[Dataset entries]
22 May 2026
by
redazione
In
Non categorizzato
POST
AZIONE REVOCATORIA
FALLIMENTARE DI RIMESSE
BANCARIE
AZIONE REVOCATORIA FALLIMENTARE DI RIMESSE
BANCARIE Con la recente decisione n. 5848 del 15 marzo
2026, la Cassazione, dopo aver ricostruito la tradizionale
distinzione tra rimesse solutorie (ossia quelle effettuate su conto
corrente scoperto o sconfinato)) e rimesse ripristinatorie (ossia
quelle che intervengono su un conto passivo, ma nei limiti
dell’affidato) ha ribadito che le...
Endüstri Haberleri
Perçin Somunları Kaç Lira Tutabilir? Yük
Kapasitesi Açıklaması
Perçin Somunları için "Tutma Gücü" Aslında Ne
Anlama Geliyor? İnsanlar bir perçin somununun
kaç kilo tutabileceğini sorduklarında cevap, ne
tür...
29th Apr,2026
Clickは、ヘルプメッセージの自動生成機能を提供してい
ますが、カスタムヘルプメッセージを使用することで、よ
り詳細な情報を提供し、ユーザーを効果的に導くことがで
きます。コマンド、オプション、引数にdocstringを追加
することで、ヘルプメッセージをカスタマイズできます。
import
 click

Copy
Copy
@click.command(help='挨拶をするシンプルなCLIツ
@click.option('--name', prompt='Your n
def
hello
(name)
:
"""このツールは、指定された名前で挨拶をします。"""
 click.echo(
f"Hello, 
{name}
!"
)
--
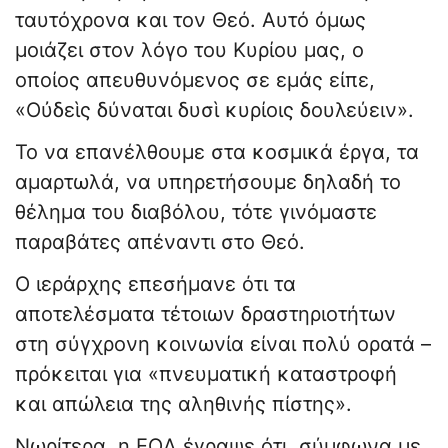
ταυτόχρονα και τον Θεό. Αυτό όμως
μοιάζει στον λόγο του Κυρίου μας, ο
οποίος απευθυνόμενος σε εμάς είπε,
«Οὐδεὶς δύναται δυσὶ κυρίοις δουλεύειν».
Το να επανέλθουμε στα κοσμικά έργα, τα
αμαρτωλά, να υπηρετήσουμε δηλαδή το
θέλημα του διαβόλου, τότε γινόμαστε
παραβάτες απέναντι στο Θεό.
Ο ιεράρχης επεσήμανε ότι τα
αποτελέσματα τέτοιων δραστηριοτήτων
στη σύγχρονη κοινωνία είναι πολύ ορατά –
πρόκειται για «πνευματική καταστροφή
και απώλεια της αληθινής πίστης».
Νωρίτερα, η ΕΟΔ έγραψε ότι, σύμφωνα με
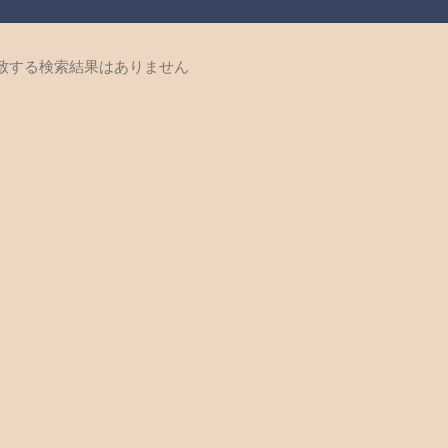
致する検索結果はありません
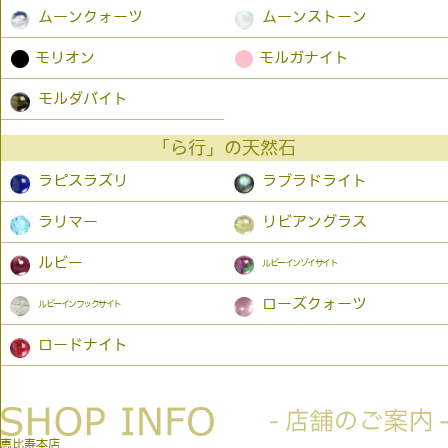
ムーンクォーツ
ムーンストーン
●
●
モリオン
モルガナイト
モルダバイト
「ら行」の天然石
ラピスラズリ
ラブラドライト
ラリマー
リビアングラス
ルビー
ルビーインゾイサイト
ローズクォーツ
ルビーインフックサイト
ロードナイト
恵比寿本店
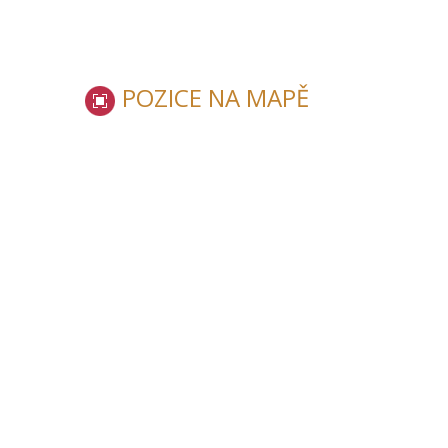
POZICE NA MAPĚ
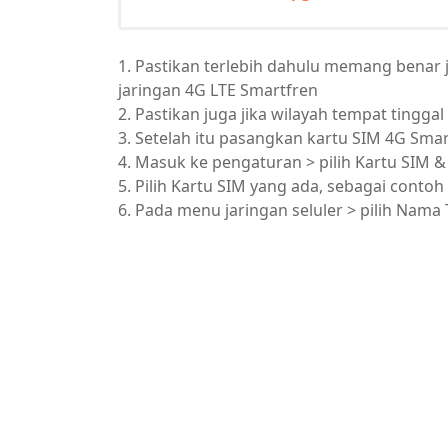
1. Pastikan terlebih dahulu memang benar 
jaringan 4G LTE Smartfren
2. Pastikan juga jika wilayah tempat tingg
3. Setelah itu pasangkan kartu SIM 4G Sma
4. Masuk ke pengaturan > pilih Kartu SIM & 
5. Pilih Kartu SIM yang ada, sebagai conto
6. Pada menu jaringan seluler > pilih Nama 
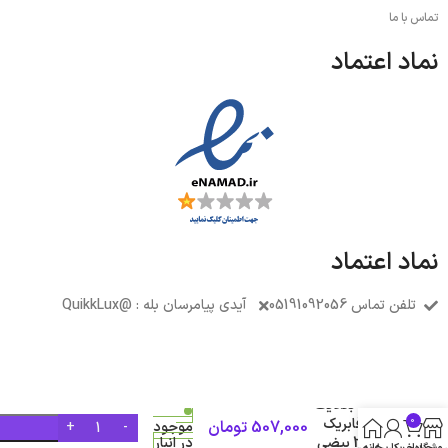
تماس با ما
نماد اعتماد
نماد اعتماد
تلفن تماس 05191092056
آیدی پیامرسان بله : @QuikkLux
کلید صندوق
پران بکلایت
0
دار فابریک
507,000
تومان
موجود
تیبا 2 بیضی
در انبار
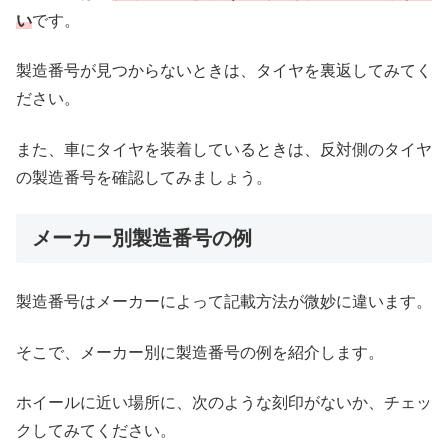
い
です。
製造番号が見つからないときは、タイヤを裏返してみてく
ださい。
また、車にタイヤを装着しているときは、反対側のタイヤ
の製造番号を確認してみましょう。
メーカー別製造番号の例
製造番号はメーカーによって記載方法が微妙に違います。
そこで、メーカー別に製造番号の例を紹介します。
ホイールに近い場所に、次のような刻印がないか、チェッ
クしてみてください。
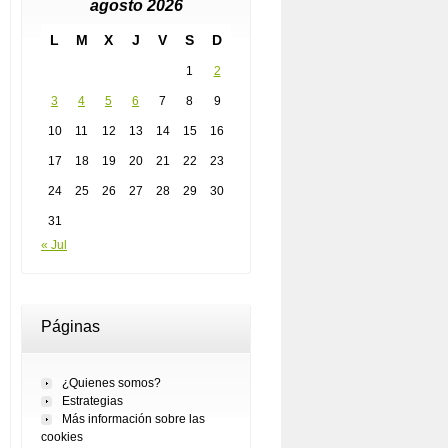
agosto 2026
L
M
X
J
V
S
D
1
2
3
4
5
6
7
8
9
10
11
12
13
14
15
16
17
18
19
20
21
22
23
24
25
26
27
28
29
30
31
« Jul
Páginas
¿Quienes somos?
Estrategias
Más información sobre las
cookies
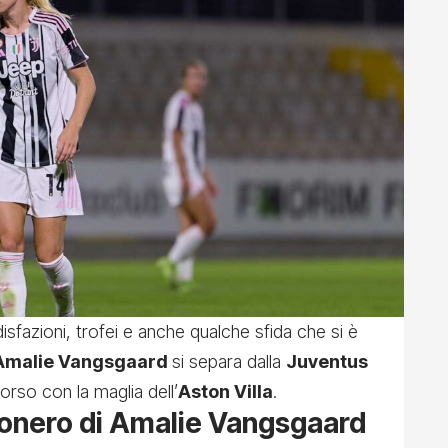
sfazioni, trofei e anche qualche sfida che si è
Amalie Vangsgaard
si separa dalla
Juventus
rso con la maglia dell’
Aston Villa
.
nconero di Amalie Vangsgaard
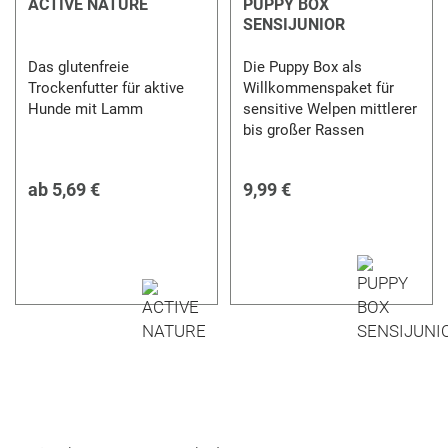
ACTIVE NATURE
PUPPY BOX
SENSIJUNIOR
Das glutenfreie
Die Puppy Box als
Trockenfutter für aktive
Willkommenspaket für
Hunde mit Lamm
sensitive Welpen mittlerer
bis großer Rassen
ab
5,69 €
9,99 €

◆ What the task asks
Which lines hold the word "REVOCATORIA"? Return all of them from the records above.

◆ Completed exercise
AZIONE REVOCATORIA
AZIONE REVOCATORIA FALLIMENTARE DI RIMESSE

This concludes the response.